Only one span of the material below is wanted. Output it exactly, from the line with "Контактный сотрудни" through the line with "maggio 2017, con il 58,2% dei voti, l’", without any pictures.

Data for this task
++++++++++++++++++++

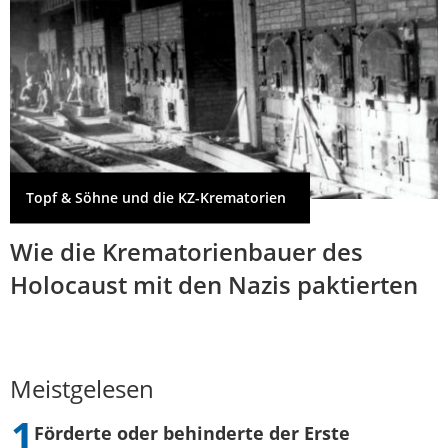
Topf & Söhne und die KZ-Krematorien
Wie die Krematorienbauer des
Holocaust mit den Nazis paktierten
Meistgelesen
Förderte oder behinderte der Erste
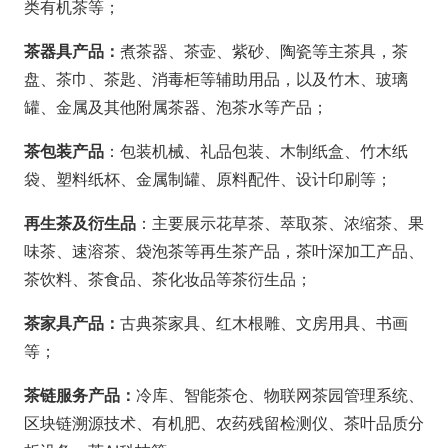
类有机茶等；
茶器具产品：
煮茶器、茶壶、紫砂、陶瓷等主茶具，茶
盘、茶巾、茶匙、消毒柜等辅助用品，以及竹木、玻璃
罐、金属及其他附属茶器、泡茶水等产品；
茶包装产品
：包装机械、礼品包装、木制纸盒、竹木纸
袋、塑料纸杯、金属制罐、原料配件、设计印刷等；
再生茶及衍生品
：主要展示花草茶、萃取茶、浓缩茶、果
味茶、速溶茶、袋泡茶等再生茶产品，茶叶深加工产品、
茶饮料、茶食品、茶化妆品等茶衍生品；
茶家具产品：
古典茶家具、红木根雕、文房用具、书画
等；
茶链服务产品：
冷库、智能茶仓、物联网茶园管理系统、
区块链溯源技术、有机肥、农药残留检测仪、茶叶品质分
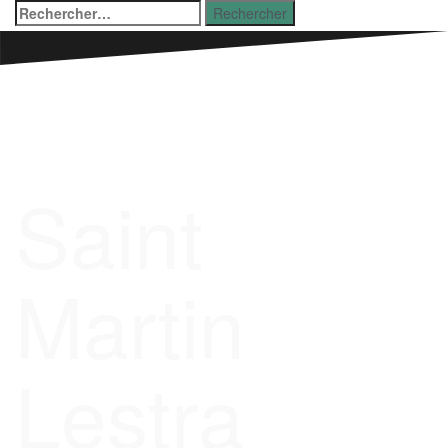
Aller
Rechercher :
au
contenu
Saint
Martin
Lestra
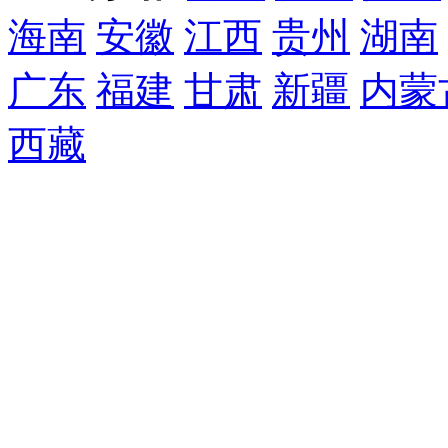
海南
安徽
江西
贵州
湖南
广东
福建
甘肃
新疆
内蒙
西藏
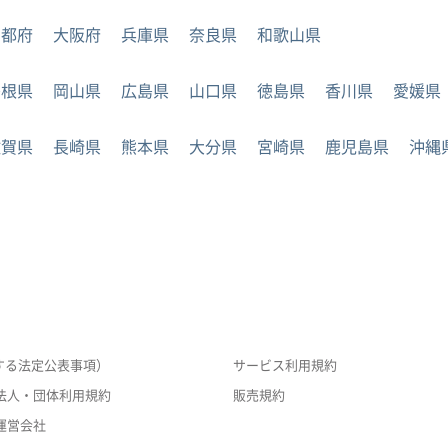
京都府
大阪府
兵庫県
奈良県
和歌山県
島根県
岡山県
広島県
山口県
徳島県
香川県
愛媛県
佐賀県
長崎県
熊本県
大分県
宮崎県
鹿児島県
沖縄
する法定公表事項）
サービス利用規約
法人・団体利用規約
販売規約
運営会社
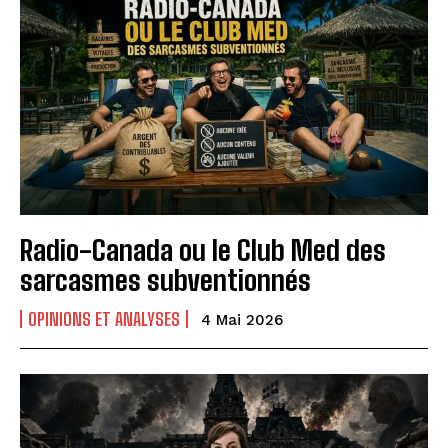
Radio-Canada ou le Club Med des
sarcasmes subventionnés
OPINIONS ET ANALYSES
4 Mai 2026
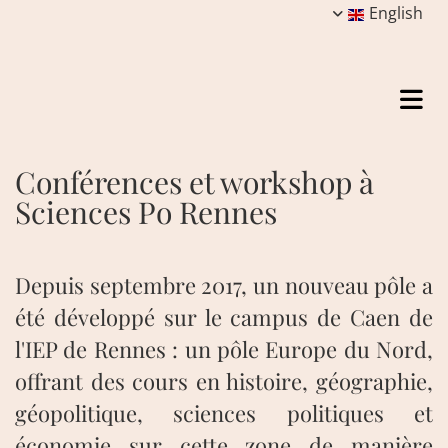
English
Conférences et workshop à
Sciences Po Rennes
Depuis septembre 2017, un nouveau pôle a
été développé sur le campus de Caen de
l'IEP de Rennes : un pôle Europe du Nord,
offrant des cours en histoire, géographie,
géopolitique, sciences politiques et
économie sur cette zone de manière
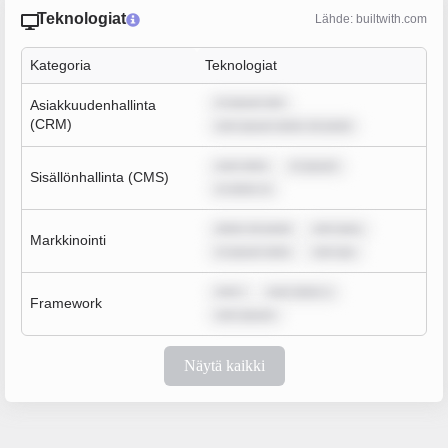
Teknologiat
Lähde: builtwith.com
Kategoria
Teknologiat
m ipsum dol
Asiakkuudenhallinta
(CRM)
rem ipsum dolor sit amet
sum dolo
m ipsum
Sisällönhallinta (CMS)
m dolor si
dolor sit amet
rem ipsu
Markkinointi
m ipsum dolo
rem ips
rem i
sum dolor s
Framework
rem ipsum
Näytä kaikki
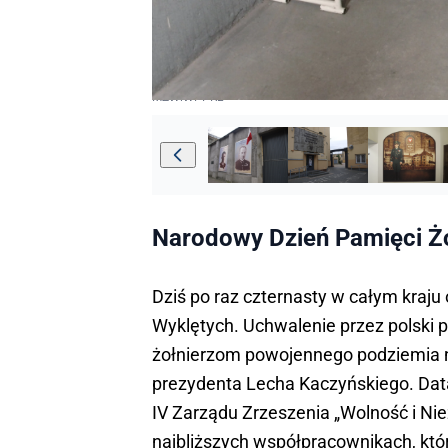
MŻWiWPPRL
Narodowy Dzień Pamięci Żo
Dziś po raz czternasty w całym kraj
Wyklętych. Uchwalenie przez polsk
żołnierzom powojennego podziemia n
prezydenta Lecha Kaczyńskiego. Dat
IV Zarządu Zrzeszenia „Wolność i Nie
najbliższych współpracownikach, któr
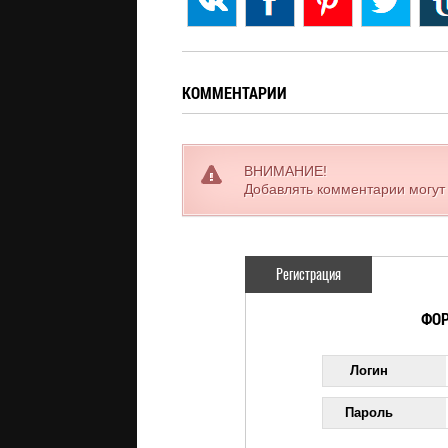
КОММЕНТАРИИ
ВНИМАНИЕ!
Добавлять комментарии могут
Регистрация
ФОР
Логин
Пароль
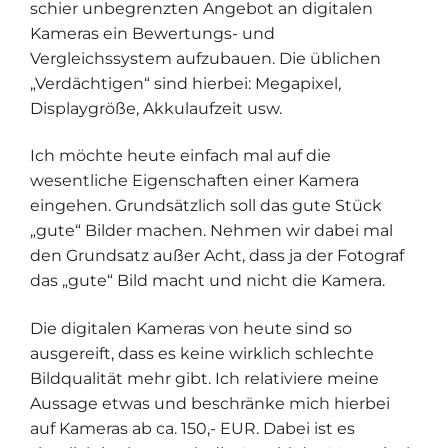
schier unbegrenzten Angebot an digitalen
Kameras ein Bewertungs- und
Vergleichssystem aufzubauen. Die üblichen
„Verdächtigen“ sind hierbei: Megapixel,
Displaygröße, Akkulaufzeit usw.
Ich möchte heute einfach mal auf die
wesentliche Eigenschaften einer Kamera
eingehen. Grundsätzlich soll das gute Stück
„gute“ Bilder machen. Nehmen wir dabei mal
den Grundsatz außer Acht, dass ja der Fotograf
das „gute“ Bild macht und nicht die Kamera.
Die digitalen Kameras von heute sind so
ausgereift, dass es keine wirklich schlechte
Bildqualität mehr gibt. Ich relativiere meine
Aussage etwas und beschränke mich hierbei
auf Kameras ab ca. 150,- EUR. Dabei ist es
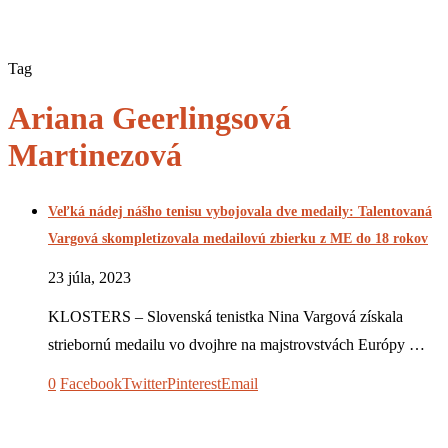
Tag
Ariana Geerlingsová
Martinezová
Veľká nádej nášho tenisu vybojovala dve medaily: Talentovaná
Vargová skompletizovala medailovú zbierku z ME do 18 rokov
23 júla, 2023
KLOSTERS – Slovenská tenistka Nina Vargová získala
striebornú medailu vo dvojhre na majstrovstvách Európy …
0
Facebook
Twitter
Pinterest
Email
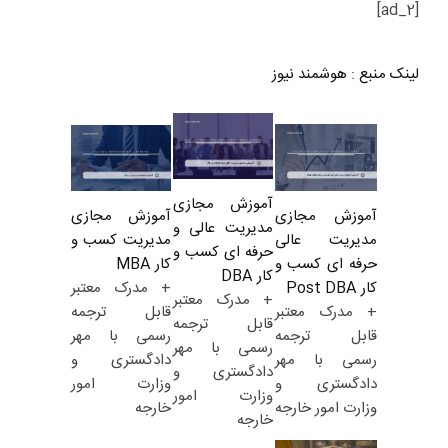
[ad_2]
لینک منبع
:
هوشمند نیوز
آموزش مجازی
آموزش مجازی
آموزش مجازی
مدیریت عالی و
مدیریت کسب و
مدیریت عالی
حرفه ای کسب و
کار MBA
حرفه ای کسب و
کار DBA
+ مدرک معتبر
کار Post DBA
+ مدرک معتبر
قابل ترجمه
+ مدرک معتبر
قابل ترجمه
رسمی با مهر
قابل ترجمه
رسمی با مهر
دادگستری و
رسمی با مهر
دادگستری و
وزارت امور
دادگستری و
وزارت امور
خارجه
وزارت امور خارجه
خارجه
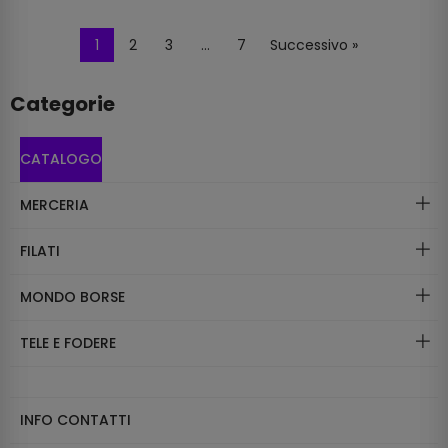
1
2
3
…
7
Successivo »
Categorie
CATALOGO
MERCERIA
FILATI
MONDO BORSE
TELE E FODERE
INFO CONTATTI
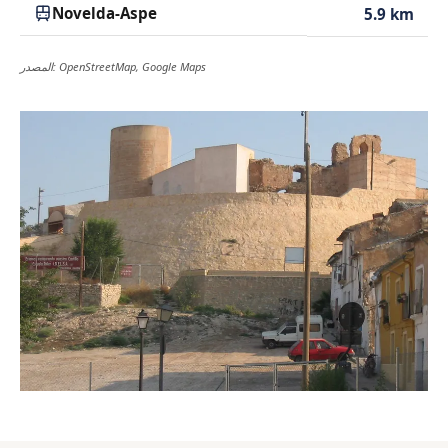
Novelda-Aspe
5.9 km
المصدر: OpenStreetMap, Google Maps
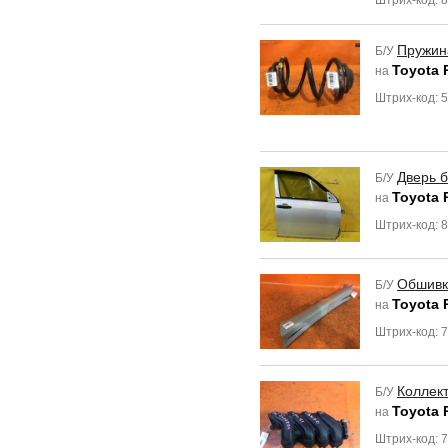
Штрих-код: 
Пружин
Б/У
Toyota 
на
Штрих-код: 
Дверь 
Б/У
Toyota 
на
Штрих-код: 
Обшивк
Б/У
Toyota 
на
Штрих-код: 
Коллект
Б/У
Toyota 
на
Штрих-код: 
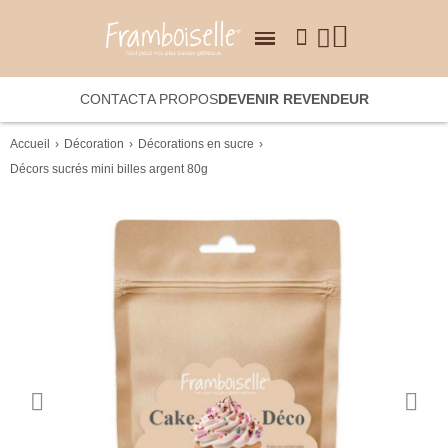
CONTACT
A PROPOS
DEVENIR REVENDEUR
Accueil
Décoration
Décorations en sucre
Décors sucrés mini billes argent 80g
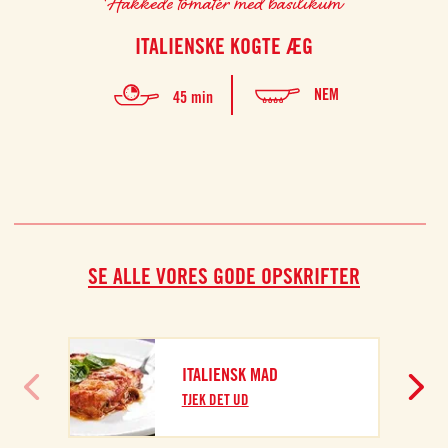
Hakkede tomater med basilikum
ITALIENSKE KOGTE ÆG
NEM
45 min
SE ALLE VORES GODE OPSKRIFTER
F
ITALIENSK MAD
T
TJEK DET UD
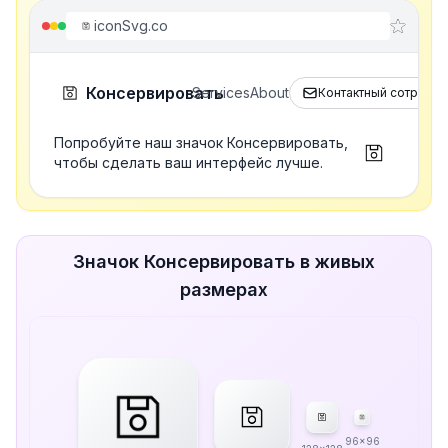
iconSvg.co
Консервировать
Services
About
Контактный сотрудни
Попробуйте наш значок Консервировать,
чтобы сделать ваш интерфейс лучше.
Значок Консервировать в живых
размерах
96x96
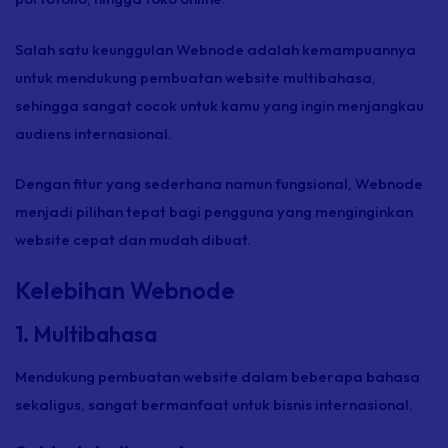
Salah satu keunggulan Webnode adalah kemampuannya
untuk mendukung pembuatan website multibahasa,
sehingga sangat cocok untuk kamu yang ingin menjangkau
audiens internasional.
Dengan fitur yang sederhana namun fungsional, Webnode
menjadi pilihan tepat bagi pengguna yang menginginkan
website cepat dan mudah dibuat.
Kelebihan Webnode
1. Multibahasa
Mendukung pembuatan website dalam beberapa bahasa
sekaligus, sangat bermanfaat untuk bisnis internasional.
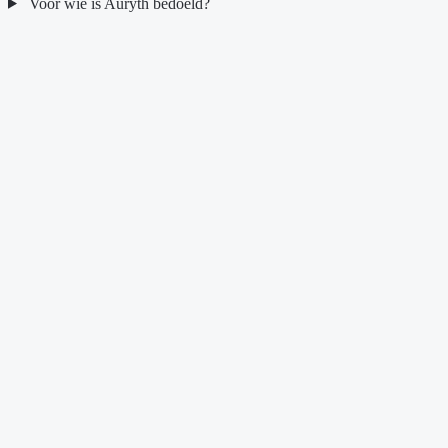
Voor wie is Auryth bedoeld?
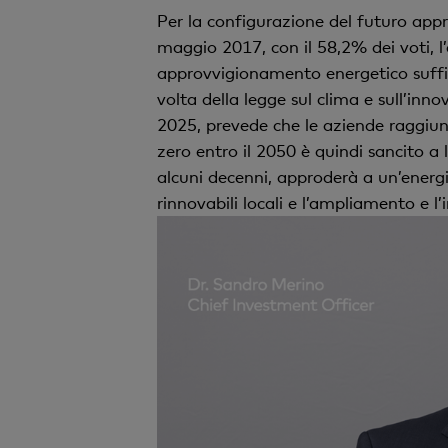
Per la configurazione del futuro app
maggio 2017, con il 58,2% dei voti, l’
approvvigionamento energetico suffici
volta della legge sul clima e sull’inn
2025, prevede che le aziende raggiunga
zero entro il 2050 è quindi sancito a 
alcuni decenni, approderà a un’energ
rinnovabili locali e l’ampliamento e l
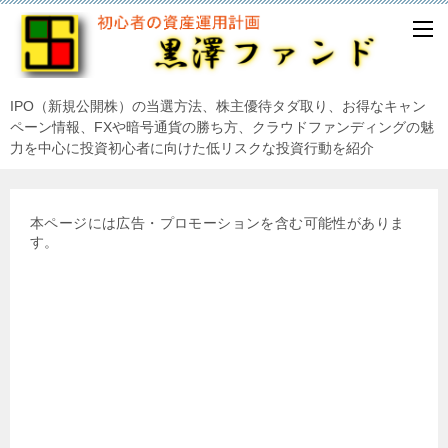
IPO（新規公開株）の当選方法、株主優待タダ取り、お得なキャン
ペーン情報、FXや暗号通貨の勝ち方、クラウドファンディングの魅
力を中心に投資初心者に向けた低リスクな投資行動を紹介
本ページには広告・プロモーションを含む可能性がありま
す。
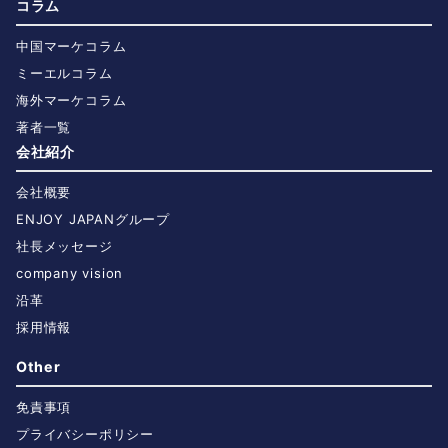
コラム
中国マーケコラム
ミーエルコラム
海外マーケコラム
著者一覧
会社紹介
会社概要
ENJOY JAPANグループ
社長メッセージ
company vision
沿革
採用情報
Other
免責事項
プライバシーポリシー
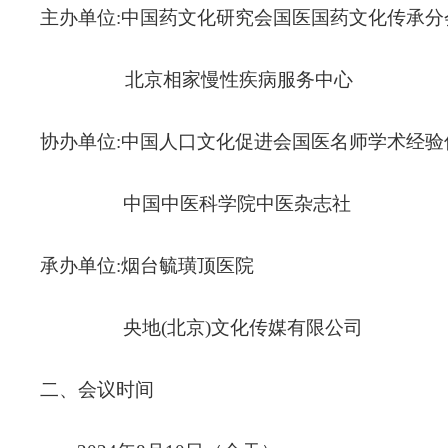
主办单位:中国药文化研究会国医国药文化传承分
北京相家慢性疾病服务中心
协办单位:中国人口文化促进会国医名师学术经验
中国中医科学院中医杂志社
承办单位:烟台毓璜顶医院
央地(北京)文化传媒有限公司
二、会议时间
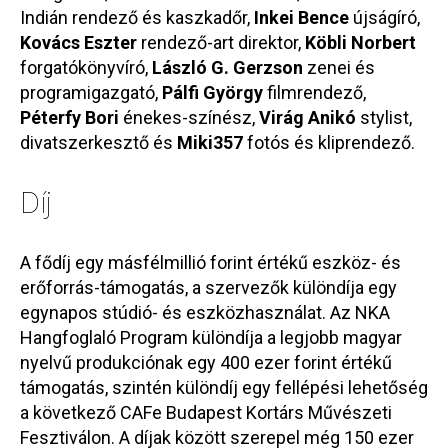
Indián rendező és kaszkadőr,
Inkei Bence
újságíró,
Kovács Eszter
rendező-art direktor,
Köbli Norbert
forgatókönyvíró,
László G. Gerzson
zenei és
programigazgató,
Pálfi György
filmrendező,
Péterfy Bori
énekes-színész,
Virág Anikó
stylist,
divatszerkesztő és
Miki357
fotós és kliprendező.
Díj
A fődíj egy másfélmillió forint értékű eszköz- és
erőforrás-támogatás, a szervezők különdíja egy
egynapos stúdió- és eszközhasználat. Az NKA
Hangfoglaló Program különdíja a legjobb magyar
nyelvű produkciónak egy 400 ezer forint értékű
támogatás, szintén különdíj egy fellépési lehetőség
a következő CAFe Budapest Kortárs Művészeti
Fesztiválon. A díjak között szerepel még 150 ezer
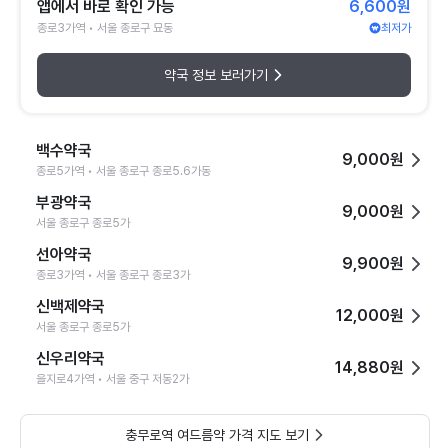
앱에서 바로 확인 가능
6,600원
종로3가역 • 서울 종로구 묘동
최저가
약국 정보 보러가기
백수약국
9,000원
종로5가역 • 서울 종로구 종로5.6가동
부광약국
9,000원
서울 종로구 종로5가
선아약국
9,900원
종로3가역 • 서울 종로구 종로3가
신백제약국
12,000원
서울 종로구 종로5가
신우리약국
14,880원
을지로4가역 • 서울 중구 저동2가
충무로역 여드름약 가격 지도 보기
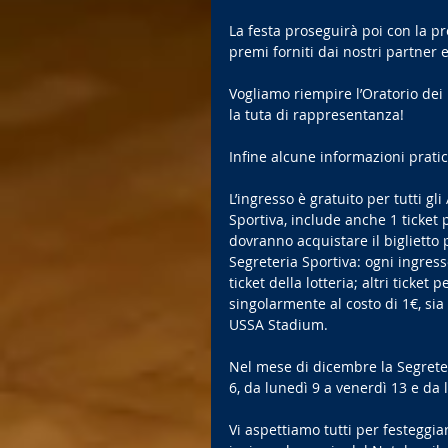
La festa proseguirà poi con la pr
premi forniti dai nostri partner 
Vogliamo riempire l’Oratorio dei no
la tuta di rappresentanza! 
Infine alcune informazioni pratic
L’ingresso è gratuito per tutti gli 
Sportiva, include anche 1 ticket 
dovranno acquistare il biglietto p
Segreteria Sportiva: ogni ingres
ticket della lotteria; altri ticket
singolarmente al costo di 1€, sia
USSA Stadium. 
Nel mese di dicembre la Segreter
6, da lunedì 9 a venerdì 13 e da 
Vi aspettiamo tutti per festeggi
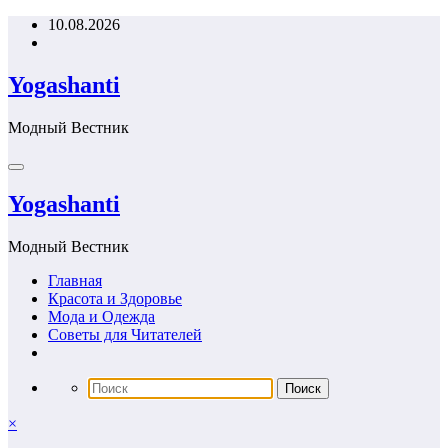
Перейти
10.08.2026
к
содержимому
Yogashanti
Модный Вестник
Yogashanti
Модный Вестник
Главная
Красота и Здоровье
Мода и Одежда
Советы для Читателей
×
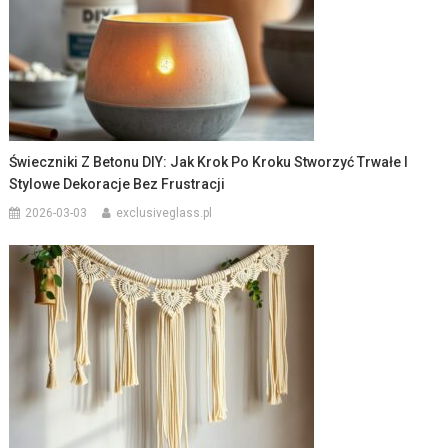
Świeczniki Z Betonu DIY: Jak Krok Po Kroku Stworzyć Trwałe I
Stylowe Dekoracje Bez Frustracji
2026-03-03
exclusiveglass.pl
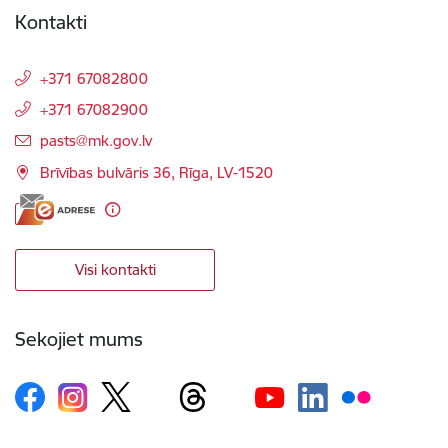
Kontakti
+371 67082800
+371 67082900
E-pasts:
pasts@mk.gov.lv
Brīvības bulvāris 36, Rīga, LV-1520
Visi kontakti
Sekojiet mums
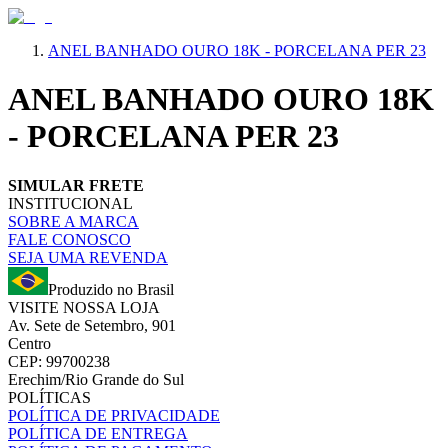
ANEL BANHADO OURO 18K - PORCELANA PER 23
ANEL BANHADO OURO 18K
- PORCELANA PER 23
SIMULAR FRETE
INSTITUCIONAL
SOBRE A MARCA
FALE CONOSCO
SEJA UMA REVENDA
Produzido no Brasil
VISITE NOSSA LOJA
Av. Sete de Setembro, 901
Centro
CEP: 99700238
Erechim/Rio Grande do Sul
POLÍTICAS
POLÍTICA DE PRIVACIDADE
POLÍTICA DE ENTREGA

++++++++++++++++++++

Output below
Контактный сотрудни
Попробуйте наш значок Консервировать,
чтобы сделать ваш интерфейс лучше.
Значок Консервировать в живых
размерах
96x96
Salah satu keunggulan Webnode adalah kemampuannya
untuk mendukung pembuatan website multibahasa,
sehingga sangat cocok untuk kamu yang ingin menjangkau
audiens internasional.
Dengan fitur yang sederhana namun fungsional, Webnode
menjadi pilihan tepat bagi pengguna yang menginginkan
website cepat dan mudah dibuat.
Kelebihan Webnode
1. Multibahasa
Mendukung pembuatan website dalam beberapa bahasa
sekaligus, sangat bermanfaat untuk bisnis internasional.
Voor wie is Auryth bedoeld?
Per la configurazione del futuro app
maggio 2017, con il 58,2% dei voti, l’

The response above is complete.